Task. Only lines with the word "Plus" belong in the answer; copy them from the records below.

[[ Recorded data open ]]

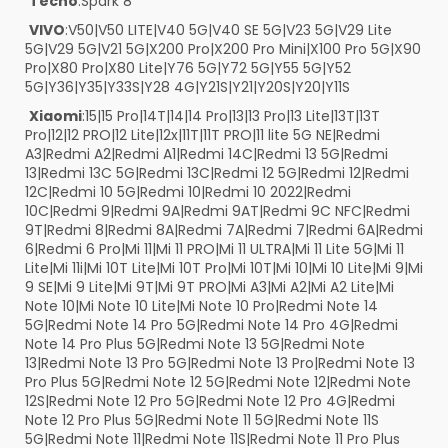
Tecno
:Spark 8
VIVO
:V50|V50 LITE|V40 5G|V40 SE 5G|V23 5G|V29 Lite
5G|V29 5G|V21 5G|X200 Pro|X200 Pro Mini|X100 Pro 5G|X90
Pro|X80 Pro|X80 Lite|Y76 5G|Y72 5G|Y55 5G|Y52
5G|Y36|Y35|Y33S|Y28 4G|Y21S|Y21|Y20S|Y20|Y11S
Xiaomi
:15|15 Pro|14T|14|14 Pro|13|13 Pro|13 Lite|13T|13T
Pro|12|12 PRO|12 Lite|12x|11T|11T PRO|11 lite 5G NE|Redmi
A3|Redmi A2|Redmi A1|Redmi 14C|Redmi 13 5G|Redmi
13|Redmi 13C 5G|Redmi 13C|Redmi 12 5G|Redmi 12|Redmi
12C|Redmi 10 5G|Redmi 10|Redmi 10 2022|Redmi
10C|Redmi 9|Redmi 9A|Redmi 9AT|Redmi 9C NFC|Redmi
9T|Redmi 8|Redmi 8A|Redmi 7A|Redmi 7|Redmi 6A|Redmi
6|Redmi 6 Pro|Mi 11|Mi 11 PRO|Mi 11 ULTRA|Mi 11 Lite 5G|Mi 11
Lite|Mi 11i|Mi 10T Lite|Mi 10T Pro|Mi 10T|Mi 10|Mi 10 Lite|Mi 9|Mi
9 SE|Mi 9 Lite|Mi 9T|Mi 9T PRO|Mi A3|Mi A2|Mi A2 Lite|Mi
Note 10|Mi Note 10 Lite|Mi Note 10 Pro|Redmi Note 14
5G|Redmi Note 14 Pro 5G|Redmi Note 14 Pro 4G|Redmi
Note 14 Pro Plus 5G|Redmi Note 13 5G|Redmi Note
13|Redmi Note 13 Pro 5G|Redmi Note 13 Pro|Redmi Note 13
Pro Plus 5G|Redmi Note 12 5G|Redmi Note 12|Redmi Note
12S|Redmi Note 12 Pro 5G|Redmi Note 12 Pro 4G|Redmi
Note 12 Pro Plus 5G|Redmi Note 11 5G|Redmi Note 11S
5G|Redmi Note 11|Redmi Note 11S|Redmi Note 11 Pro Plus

[[ Recorded data closed ]]
[[ Recorded data open ]]

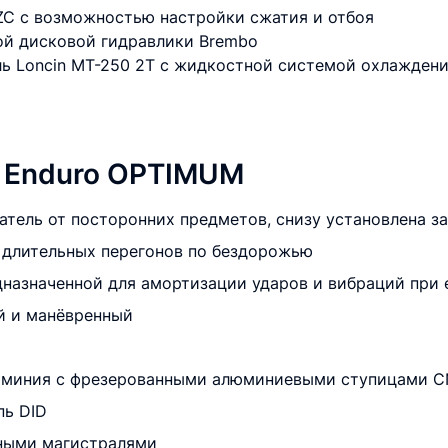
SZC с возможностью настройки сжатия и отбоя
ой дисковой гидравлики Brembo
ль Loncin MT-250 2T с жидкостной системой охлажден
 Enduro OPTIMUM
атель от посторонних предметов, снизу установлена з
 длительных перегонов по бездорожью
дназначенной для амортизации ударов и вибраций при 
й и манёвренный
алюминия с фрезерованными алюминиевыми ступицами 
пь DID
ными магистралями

[[ Recorded data closed ]]
[[ Recorded data open ]]

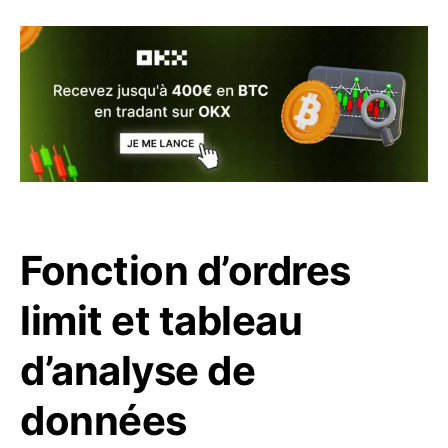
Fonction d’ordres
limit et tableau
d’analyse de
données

[[ Recorded data closed ]]

Solved problem.
Note 14 Pro Plus 5G|Redmi Note 13 5G|Redmi Note
Pro Plus 5G|Redmi Note 12 5G|Redmi Note 12|Redmi Note
Note 12 Pro Plus 5G|Redmi Note 11 5G|Redmi Note 11S
5G|Redmi Note 11|Redmi Note 11S|Redmi Note 11 Pro Plus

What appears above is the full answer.